### Task prompt
If a record holds a picture, leave the picture out and repeat everything else exactly.

### Dataset excerpts

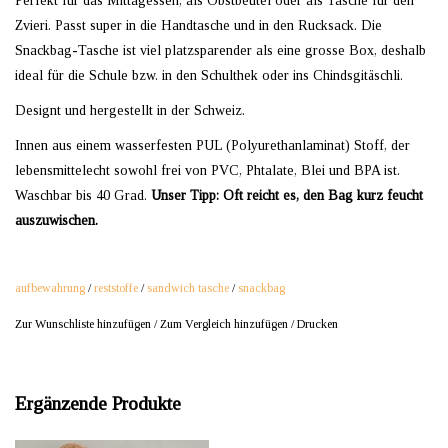
Perfekt für das Mittagessen, als Obstbeutel oder als Tasche für den
Zvieri. Passt super in die Handtasche und in den Rucksack. Die
Snackbag-Tasche ist viel platzsparender als eine grosse Box, deshalb
ideal für die Schule bzw. in den Schulthek oder ins Chindsgitäschli.
Designt und hergestellt in der Schweiz.
Innen aus einem wasserfesten PUL (Polyurethanlaminat) Stoff, der
lebensmittelecht sowohl frei von PVC, Phtalate, Blei und BPA ist.
Waschbar bis 40 Grad.
Unser Tipp: Oft reicht es, den Bag kurz feucht
auszuwischen.
aufbewahrung
/
reststoffe
/
sandwich tasche
/
snackbag
Zur Wunschliste hinzufügen
/
Zum Vergleich hinzufügen
/
Drucken
Ergänzende Produkte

### Solution for this problem
Perfekt für das Mittagessen, als Obstbeutel oder als Tasche für den
Zvieri. Passt super in die Handtasche und in den Rucksack. Die
Snackbag-Tasche ist viel platzsparender als eine grosse Box, deshalb
ideal für die Schule bzw. in den Schulthek oder ins Chindsgitäschli.
Designt und hergestellt in der Schweiz.
Innen aus einem wasserfesten PUL (Polyurethanlaminat) Stoff, der
lebensmittelecht sowohl frei von PVC, Phtalate, Blei und BPA ist.
Waschbar bis 40 Grad.
Unser Tipp: Oft reicht es, den Bag kurz feucht
auszuwischen.
aufbewahrung
/
reststoffe
/
sandwich tasche
/
snackbag
Zur Wunschliste hinzufügen
/
Zum Vergleich hinzufügen
/
Drucken
Ergänzende Produkte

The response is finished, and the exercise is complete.